Biden seeks ‘full accountability’ after death of US citizen in West Bank
  • Turkish and Palestinian officials say Israeli troops shot 26-year-old Aysenur Ezgi Eygi, who had been taking part in a protest against settlement expansion

WASHINGTON: US President Joe Biden on Wednesday said Israel must do more to ensure that incidents like the fatal shooting of an American protester against settlement expansion never happen again, calling her death “totally unacceptable.”
In a statement, Biden said while Israel has taken responsibility for her death, the US government expects continued access as the investigation continues over the circumstances of the shooting. Israel has said her death was accidental.
Turkish and Palestinian officials said on Friday that Israeli troops shot 26-year-old Aysenur Ezgi Eygi, who had been taking part in a protest against settlement expansion.
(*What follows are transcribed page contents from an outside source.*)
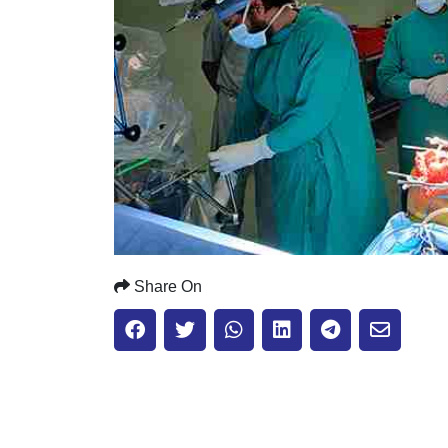
Share On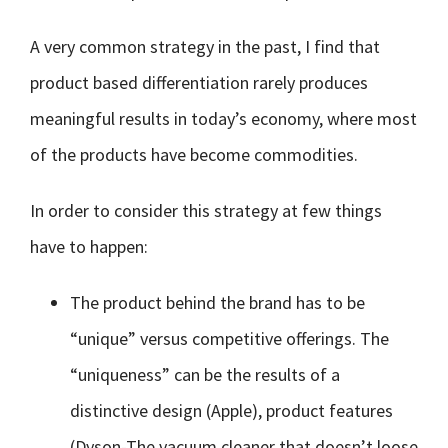
A very common strategy in the past, I find that
product based differentiation rarely produces
meaningful results in today’s economy, where most
of the products have become commodities.
In order to consider this strategy at few things
have to happen:
The product behind the brand has to be
“unique” versus competitive offerings. The
“uniqueness” can be the results of a
distinctive design (Apple), product features
(Dyson-The vacuum cleaner that doesn’t loose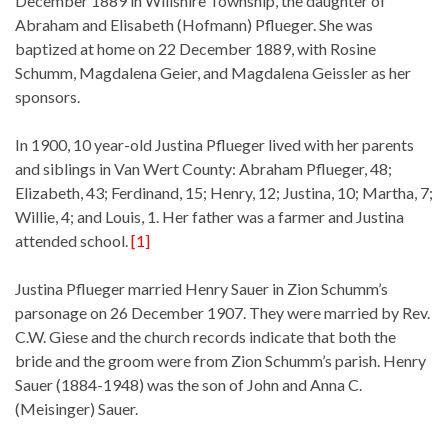
December 1889 in Willshire Township, the daughter of
Abraham and Elisabeth (Hofmann) Pflueger. She was
baptized at home on 22 December 1889, with Rosine
Schumm, Magdalena Geier, and Magdalena Geissler as her
sponsors.
In 1900, 10 year-old Justina Pflueger lived with her parents
and siblings in Van Wert County: Abraham Pflueger, 48;
Elizabeth, 43; Ferdinand, 15; Henry, 12; Justina, 10; Martha, 7;
Willie, 4; and Louis, 1. Her father was a farmer and Justina
attended school.
[1]
Justina Pflueger married Henry Sauer in Zion Schumm’s
parsonage on 26 December 1907. They were married by Rev.
C.W. Giese and the church records indicate that both the
bride and the groom were from Zion Schumm’s parish. Henry
Sauer (1884-1948) was the son of John and Anna C.
(Meisinger) Sauer.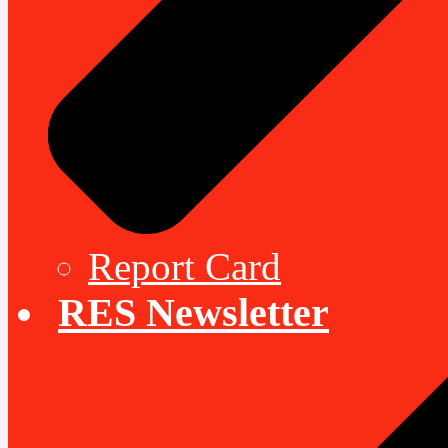
Report Card
RES Newsletter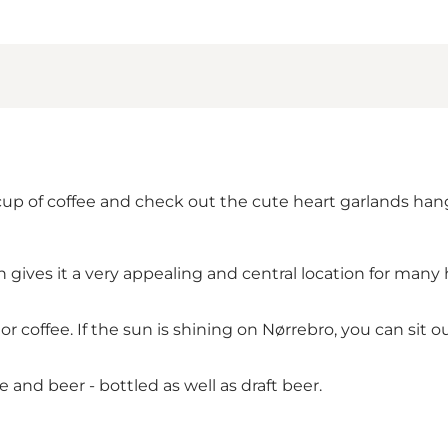
cup of coffee and check out the cute heart garlands hang
h gives it a very appealing and central location for man
r coffee. If the sun is shining on
Nørrebro
, you can sit o
e and beer - bottled as well as draft beer.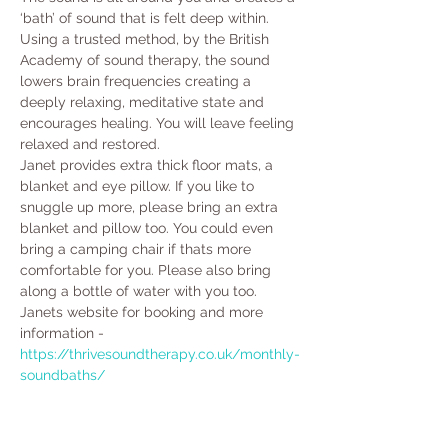
‘bath’ of sound that is felt deep within. 
Using a trusted method, by the British 
Academy of sound therapy, the sound 
lowers brain frequencies creating a 
deeply relaxing, meditative state and 
encourages healing. You will leave feeling 
relaxed and restored.
Janet provides extra thick floor mats, a 
blanket and eye pillow. If you like to 
snuggle up more, please bring an extra 
blanket and pillow too. You could even 
bring a camping chair if thats more 
comfortable for you. Please also bring 
along a bottle of water with you too. 
Janets website for booking and more 
information - 
https://thrivesoundtherapy.co.uk/monthly-
soundbaths/ 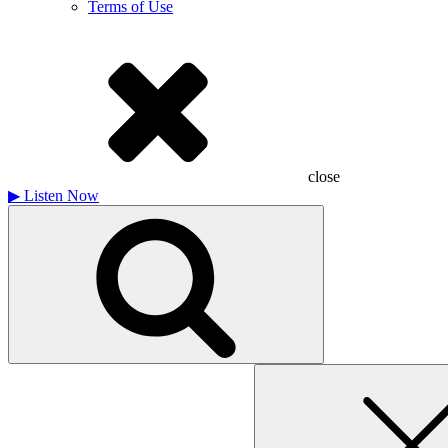
Terms of Use
close
▶
Listen Now
Search
for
Palestinian news agency WAFA said the incident took place during a regular protest march by activists in Beita, a village near Nablus that has seen repeated attacks on Palestinians by Jewish settlers.
Israel’s military said it was looking into reports that a female foreign national “was killed as a result of shots fired in the area. The details of the incident and the circumstances in which she was hit are under review.”
A rise in violent attacks by Israeli settlers on Palestinians in the West Bank has stirred anger among Western allies of Israel, including the United States, which has imposed sanctions on some Israelis involved in the settler movement.
Since the 1967 Middle East war, Israel has occupied the West Bank of the Jordan River, which Palestinians want as the core of an independent state.
Israel has built settlements there that most countries deem illegal. Israel disputes that assertion, citing historical and biblical ties to the land.